WILD WOMEN, WILD - WELL - MIDDLE EAST


It’s not just the Orient that has a history of fighting and formidable women. The Assyrian records from the 8th Century BC cite a line of four queens who reigned over one of Assyrias vassal states in succession – Zabibe, Samsi (who led an armed rebellion against the Assyrian overlords. She lost, but at least we know she actively fought), Yatie and Te’el-hunu.
Semiramis of Assyria was a legendary queen even in the Ancient world – but it’s very hard to separate myth from fact. But the Hanging Gardens of Babylon were built in her name.
Stateira I of Persia is perhaps more interesting, because more factual. She was Darius III’s wife, and accompanied him to war – as was the custom for royal Persian women (this alone is significant, given where Persia was and the politics of what’s there now). Darius was defeated by Alexander, who then appears to have usurped his position in his own family as well.
Queen Tomyris ruled over the Massegetae in the 6th Century BC, and during her reign defeated and killed Cyris, the Persian King after he had invaded her land in an attempt at conquest.
In the 5th Century, Artemisia, Carian client-queen of Persia, counselled Xerxes to coordinate a land-and-sea attack on the Greeks, hitting both their army and navy. He ignored her advice, and attacked the Greek fleet at Salamis, ignoring their army. In the Battle of Salamis, Artemisia commanded five ships, and after the defeat, advised Xerxes to retreat. (That time he listened). She was held in such high regard, the Iranians named a destroyer after her in the 20th Century.

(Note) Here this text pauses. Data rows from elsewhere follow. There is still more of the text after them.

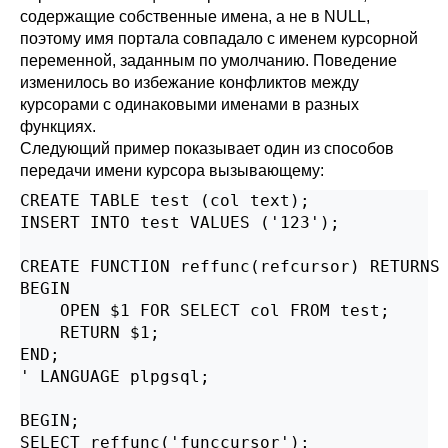
содержащие собственные имена, а не в NULL,
поэтому имя портала совпадало с именем курсорной
переменной, заданным по умолчанию. Поведение
изменилось во избежание конфликтов между
курсорами с одинаковыми именами в разных
функциях.
Следующий пример показывает один из способов
передачи имени курсора вызывающему:
CREATE TABLE test (col text);

INSERT INTO test VALUES ('123');

CREATE FUNCTION reffunc(refcursor) RETURNS 
BEGIN

    OPEN $1 FOR SELECT col FROM test;

    RETURN $1;

END;

' LANGUAGE plpgsql;

BEGIN;

SELECT reffunc('funccursor');
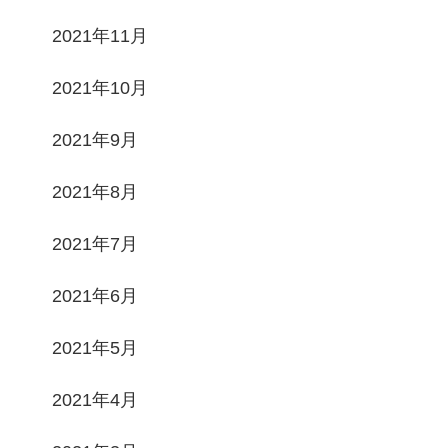
2021年11月
2021年10月
2021年9月
2021年8月
2021年7月
2021年6月
2021年5月
2021年4月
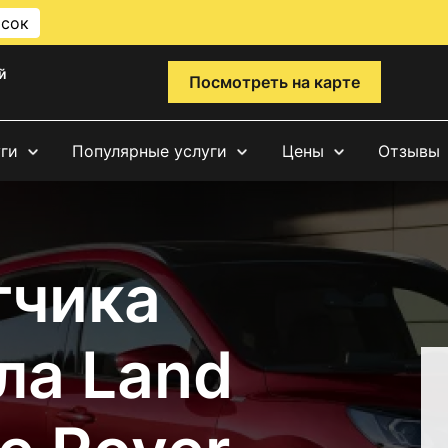
исок
й
Посмотреть на карте
уги
Популярные услуги
Цены
Отзывы
тчика
ла Land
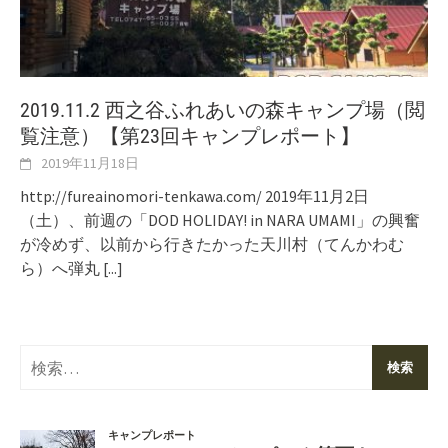
2019.11.2 西之谷ふれあいの森キャンプ場（閲
覧注意）【第23回キャンプレポート】
2019年11月18日
http://fureainomori-tenkawa.com/ 2019年11月2日
（土）、前週の「DOD HOLIDAY! in NARA UMAMI」の興奮
が冷めず、以前から行きたかった天川村（てんかわむ
ら）へ弾丸
[...]
検
索:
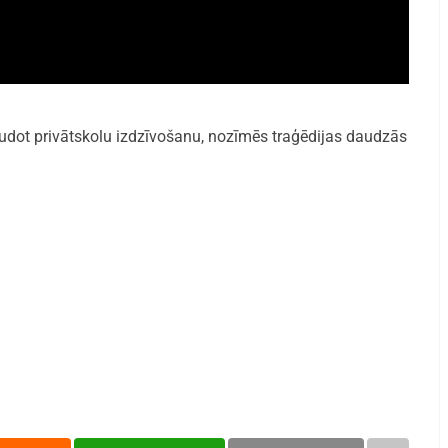
audot privātskolu izdzīvošanu, nozīmēs traģēdijas daudzās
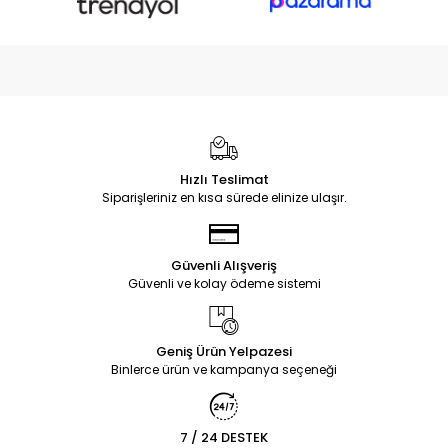
Hızlı Teslimat
Siparişleriniz en kısa sürede elinize ulaşır.
Güvenli Alışveriş
Güvenli ve kolay ödeme sistemi
Geniş Ürün Yelpazesi
Binlerce ürün ve kampanya seçeneği
7 / 24 DESTEK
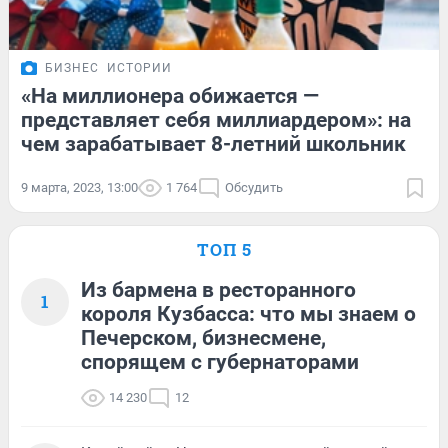
БИЗНЕС
ИСТОРИИ
«На миллионера обижается —
представляет себя миллиардером»: на
чем зарабатывает 8-летний школьник
9 марта, 2023, 13:00
1 764
Обсудить
ТОП 5
Из бармена в ресторанного
1
короля Кузбасса: что мы знаем о
Печерском, бизнесмене,
спорящем с губернаторами
14 230
12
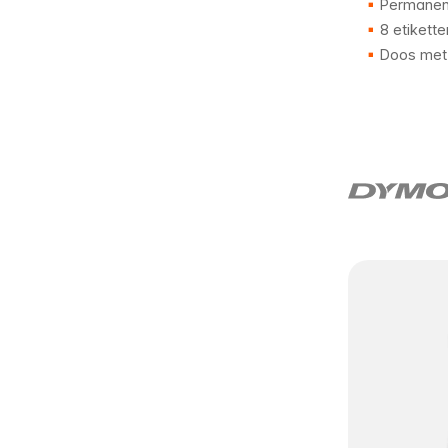
Permanent
8 etikette
Doos met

And who could forget Dido of Carthage, who famously tricked the local North African tribes who had given her refuge after she fled her homeland – her brother had usurped the throne they were supposed to share – into granting her far more land than they’d anticipated. She asked for only the land she could enclose with a bull’s hide, and when they agreed (probably laughing up their sleeves), she cut the hide into thin strips and encircled an entire hill, upon which she founded Carthage. This required a knowledge of geometry as well as sheer chutzpah. (No wonder I’ve always liked her).